What Is Bullying
Bullying is unwanted, aggressive behavior among school aged children that involves a real or perceived power imbalance. The behavior is repeated, or has the potential to be repeated, over time. Both kids who are bullied and who bully others may have serious, lasting problems.
In order to be considered bullying, the behavior must be aggressive and include:
- An Imbalance of Power: Kids who bully use their power—such as physical strength, access to embarrassing information, or popularity—to control or harm others. Power imbalances can change over time and in different situations, even if they involve the same people.
- Repetition: Bullying behaviors happen more than once or have the potential to happen more than once.
Bullying includes actions such as making threats, spreading rumors, attacking someone physically or verbally, and excluding someone from a group on purpose.
Who Is at Risk
No single factor puts a child at risk of being bullied or bullying others. Bullying can happen anywhere—cities, suburbs, or rural towns. Depending on the environment, some groups—such as lesbian, gay, bisexual, transgender or questioning (LGBTQ) youth, youth with disabilities, and socially isolated youth—may be at an increased risk of being bullied.
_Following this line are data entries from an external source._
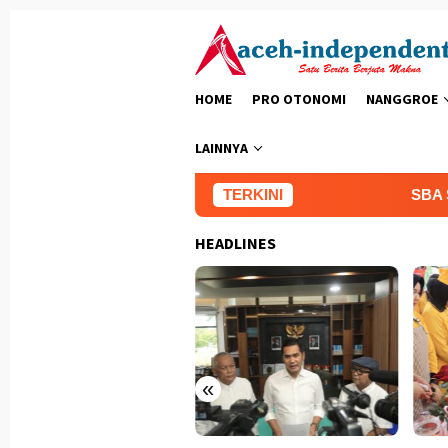
Loncat
ke
konten
HOME
PRO OTONOMI
NANGGROE
LAINNYA
TERKINI
SBA Salurka
HEADLINES
«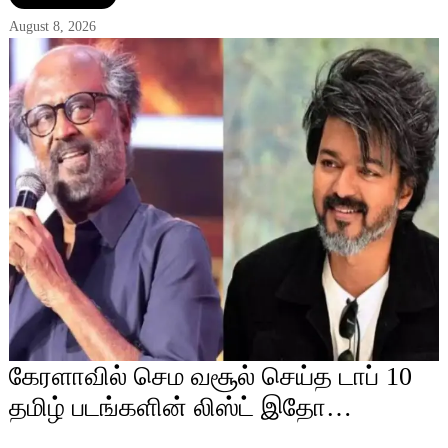
August 8, 2026
கேரளாவில் செம வசூல் செய்த டாப் 10
தமிழ் படங்களின் லிஸ்ட் இதோ…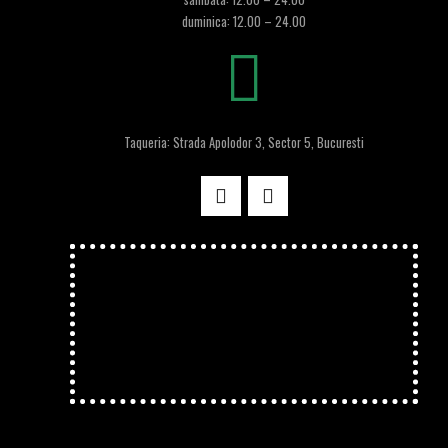
duminica: 12.00 – 24.00
Taqueria: Strada Apolodor 3, Sector 5, Bucuresti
Stigma can also spread false and harmful information that can lead to increasing rates of bullying, harassment, and hate crimes against certain groups of people.
Why Some Youth Bully
Children and teenagers who feel secure and supported by their family, school, and peers are less likely to bully. However, some youth do not have these types of support. Every individual is unique and there are many factors that can contribute to bullying behavior. A youth who bullies may experience one, several, or none of these contributing factors.